Nach Angaben der örtlichen Polizei beteiligten sich insgesamt etwa 525.000 Menschen an der Kundgebung. Viele schwenkten Unabhängigkeitsfahnen und trugen Transparente mit sich. Zum Ende der Demonstration zogen hunderte Vermummte in die Nähe der Polizeizentrale der katalanischen Hauptstadt, steckten Müllcontainer in Brand und lieferten sich Auseinandersetzungen mit Polizisten, die sie mit Tränengas auseinanderzutreiben versuchten.

Bereits zuvor hatten sich tausende Menschen an einem Generalstreik beteiligt. Allein in Barcelona mussten 57 Flüge am Boden bleiben, die Oper sagte eine für den Abend geplante Vorstellung ab, die weltberühmte Gaudí-Kathedrale Sagrada Família wurde für Besucher geschlossen und auf dem bekannten Boquería-Markt in Barcelonas Altstadt waren nur wenige Verkaufsstände geöffnet. Auch ein Werk des Autobauers Seat mit mehr als 6500 Mitarbeitern in der Stadt Martorell blieb geschlossen.

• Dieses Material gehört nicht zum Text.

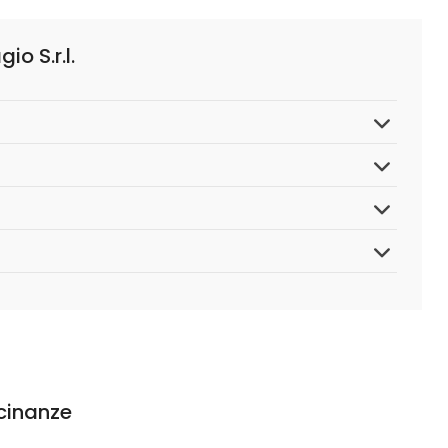
o S.r.l.
icinanze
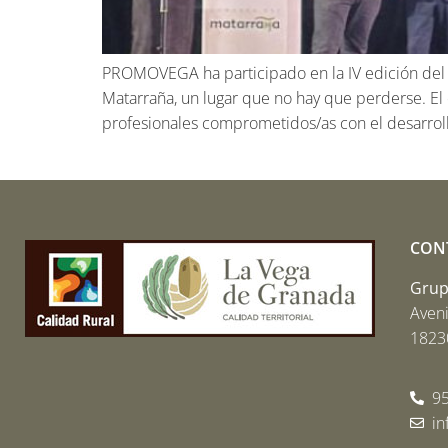
PROMOVEGA ha participado en la IV edición del 
Matarraña, un lugar que no hay que perderse. El 
profesionales comprometidos/as con el desarrollo
CON
Grupo
Aveni
18230
95
i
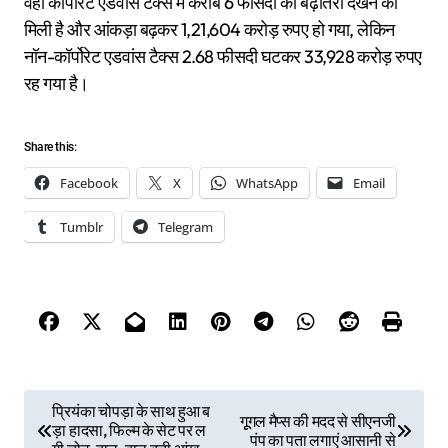
वहीं कॉर्पोरेट एडवांस टैक्स में करीब 6 फीसदी की बढ़ोतरी देखने को
मिली है और आंकड़ा बढ़कर 1,21,604 करोड़ रुपए हो गया, लेकिन
नॉन-कॉर्पोरेट एडवांस टैक्स 2.68 फीसदी घटकर 33,928 करोड़ रुपए
रह गया है।
Share this:
Facebook
X
WhatsApp
Email
Tumblr
Telegram
P
प्रियंका चोपड़ा के साथ हुआ ब
गूूगल मैप्स की मदद से सीएनजी
ड़ा हादसा, फिल्म के सेट पर ल
पंप का पता लगाएं आसानी से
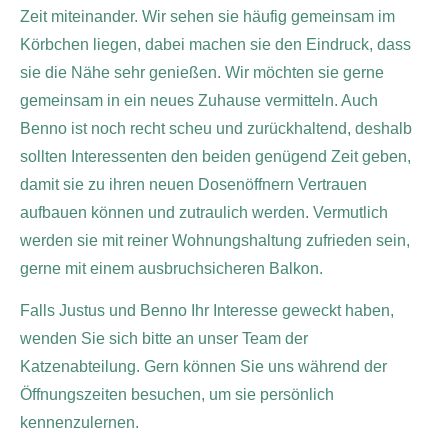
Zeit miteinander. Wir sehen sie häufig gemeinsam im
Körbchen liegen, dabei machen sie den Eindruck, dass
sie die Nähe sehr genießen. Wir möchten sie gerne
gemeinsam in ein neues Zuhause vermitteln. Auch
Benno ist noch recht scheu und zurückhaltend, deshalb
sollten Interessenten den beiden genügend Zeit geben,
damit sie zu ihren neuen Dosenöffnern Vertrauen
aufbauen können und zutraulich werden. Vermutlich
werden sie mit reiner Wohnungshaltung zufrieden sein,
gerne mit einem ausbruchsicheren Balkon.
Falls Justus und Benno Ihr Interesse geweckt haben,
wenden Sie sich bitte an unser Team der
Katzenabteilung. Gern können Sie uns während der
Öffnungszeiten besuchen, um sie persönlich
kennenzulernen.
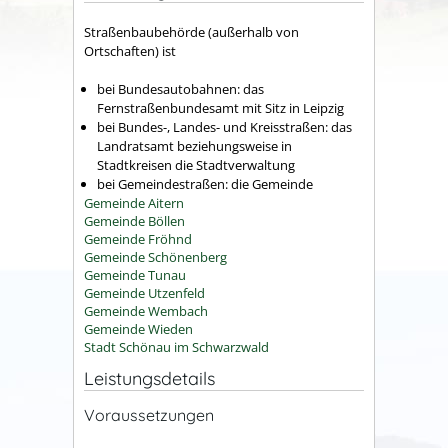
Straßenbaubehörde (außerhalb von
Ortschaften) ist
bei Bundesautobahnen: das
Fernstraßenbundesamt mit Sitz in Leipzig
bei Bundes-, Landes- und Kreisstraßen: das
Landratsamt beziehungsweise in
Stadtkreisen die Stadtverwaltung
bei Gemeindestraßen: die Gemeinde
Gemeinde Aitern
Gemeinde Böllen
Gemeinde Fröhnd
Gemeinde Schönenberg
Gemeinde Tunau
Gemeinde Utzenfeld
Gemeinde Wembach
Gemeinde Wieden
Stadt Schönau im Schwarzwald
Leistungsdetails
Voraussetzungen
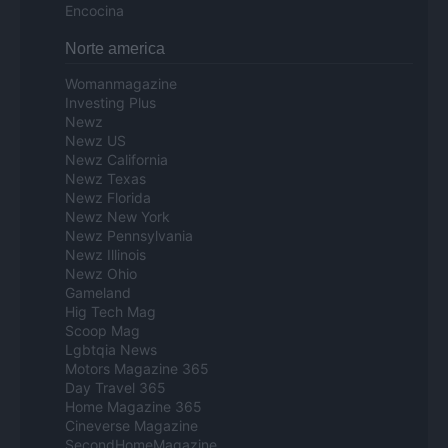
Encocina
Norte america
Womanmagazine
Investing Plus
Newz
Newz US
Newz California
Newz Texas
Newz Florida
Newz New York
Newz Pennsylvania
Newz Illinois
Newz Ohio
Gameland
Hig Tech Mag
Scoop Mag
Lgbtqia News
Motors Magazine 365
Day Travel 365
Home Magazine 365
Cineverse Magazine
SecondHomeMagazine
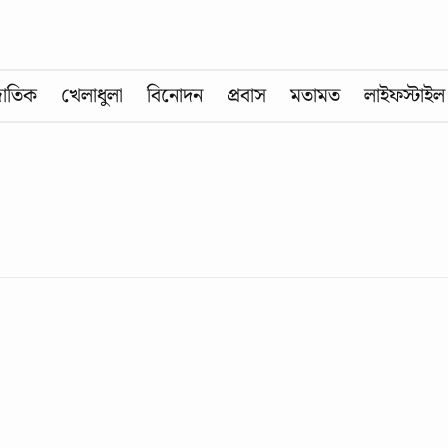
জাতিক
খেলাধুলা
বিনোদন
প্রবাস
মতামত
লাইফস্টাইল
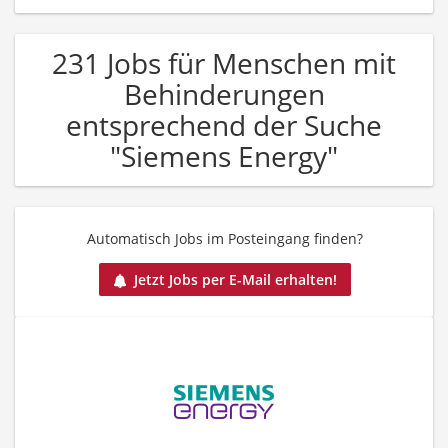
231 Jobs für Menschen mit
Behinderungen
entsprechend der Suche
"Siemens Energy"
Automatisch Jobs im Posteingang finden?
Jetzt Jobs per E-Mail erhalten!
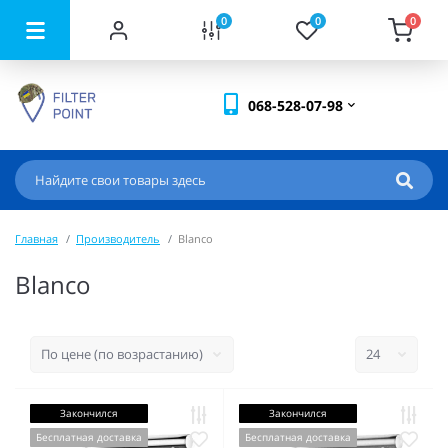
0
0
0
068-528-07-98
Главная
Производитель
Blanco
Blanco
Закончился
Закончился
Бесплатная доставка
Бесплатная доставка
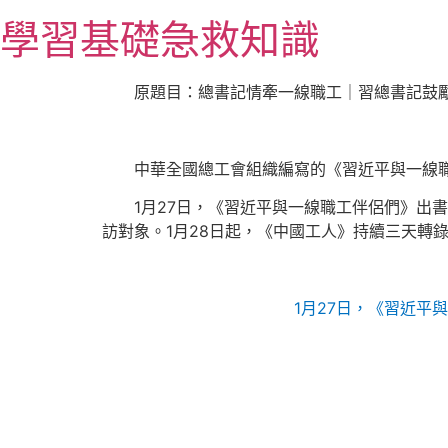
跳
學習基礎急救知識
至
主
要
原題目：總書記情牽一線職工｜習總書記鼓勵
內
容
中華全國總工會組織編寫的《習近平與一線
1月27日，《習近平與一線職工伴侶們》出
訪對象。1月28日起，《中國工人》持續三天轉
1月27日，《習近平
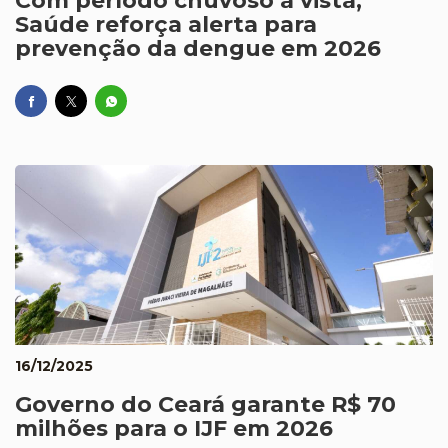
Com período chuvoso à vista,
Saúde reforça alerta para
prevenção da dengue em 2026
16/12/2025
Governo do Ceará garante R$ 70
milhões para o IJF em 2026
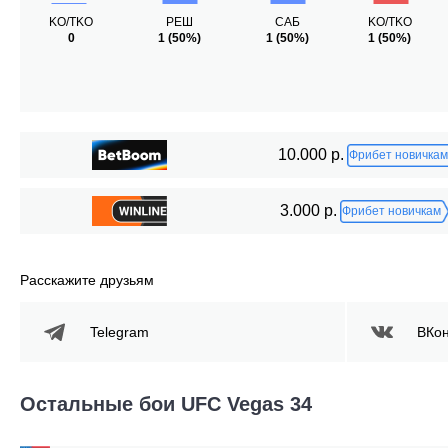
KO/TKO
РЕШ
САБ
KO/TKO
0
1
(50%)
1
(50%)
1
(50%)
10.000 р.
Фрибет новичкам
3.000 р.
Фрибет новичкам
Расскажите друзьям
Telegram
ВКон
Остальные бои UFC Vegas 34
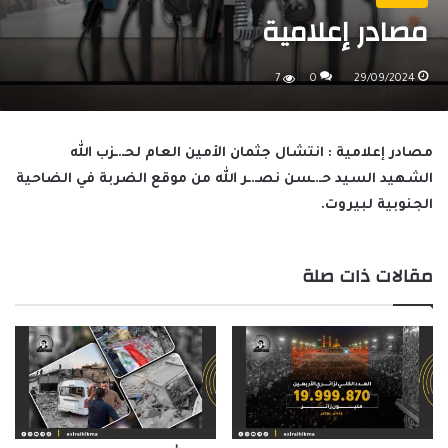
مصادر إعلامية
7
0
29/09/2024
مصادر إعلامية : انتشال جثمان الأمين العام لحـ.ـزب الله
الشهيد السيد حـ.ـسن نصـ.ـر الله من موقع الضربة في الضاحية
الجنوبية لبيروت.
مقالات ذات صلة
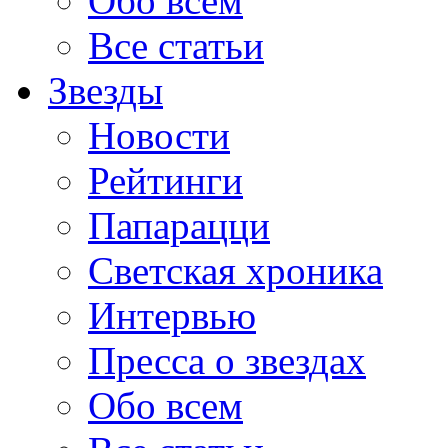
Обо всем
Все статьи
Звезды
Новости
Рейтинги
Папарацци
Светская хроника
Интервью
Пресса о звездах
Обо всем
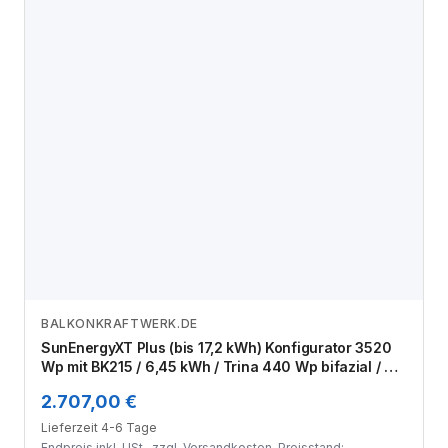
BALKONKRAFTWERK.DE
Zum Angebot
SunEnergyXT Plus (bis 17,2 kWh) Konfigurator 3520
Wp mit BK215 / 6,45 kWh / Trina 440 Wp bifazial / 8
Module
2.707,00 €
Lieferzeit 4-6 Tage
Endpreis inkl. USt., zzgl.
Versandkosten
. Preisstand:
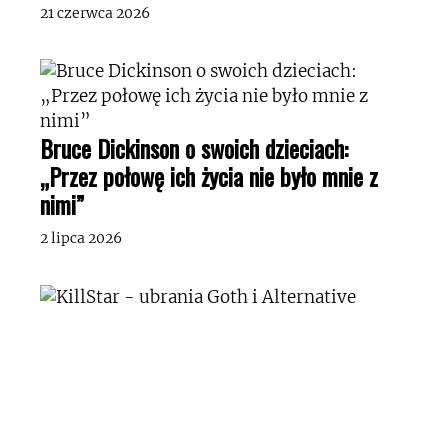
21 czerwca 2026
Bruce Dickinson o swoich dzieciach:
„Przez połowę ich życia nie było mnie z
nimi”
2 lipca 2026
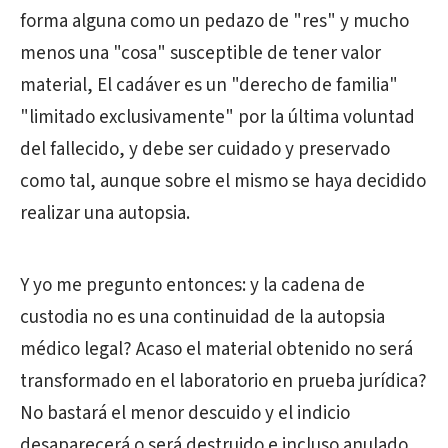
forma alguna como un pedazo de "res" y mucho
menos una "cosa" susceptible de tener valor
material, El cadáver es un "derecho de familia"
"limitado exclusivamente" por la última voluntad
del fallecido, y debe ser cuidado y preservado
como tal, aunque sobre el mismo se haya decidido
realizar una autopsia.
Y yo me pregunto entonces: y la cadena de
custodia no es una continuidad de la autopsia
médico legal? Acaso el material obtenido no será
transformado en el laboratorio en prueba jurídica?
No bastará el menor descuido y el indicio
desaparecerá o será destruido e incluso anulado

Bereits am Morgen hatten Demonstranten nach Angaben des Verkehrsministeriums unter anderem die Autobahn AP7 bei La Jonquera in beiden Richtungen sowie die Nationalstrasse N-II in der Nähe der Grenze blockiert. Ein für den 26. Oktober in der katalanischen Hauptstadt geplantes Fussballspiel von Real Madrid und dem FC Barcelona wurde wegen erwarteter Demonstrationen verschoben.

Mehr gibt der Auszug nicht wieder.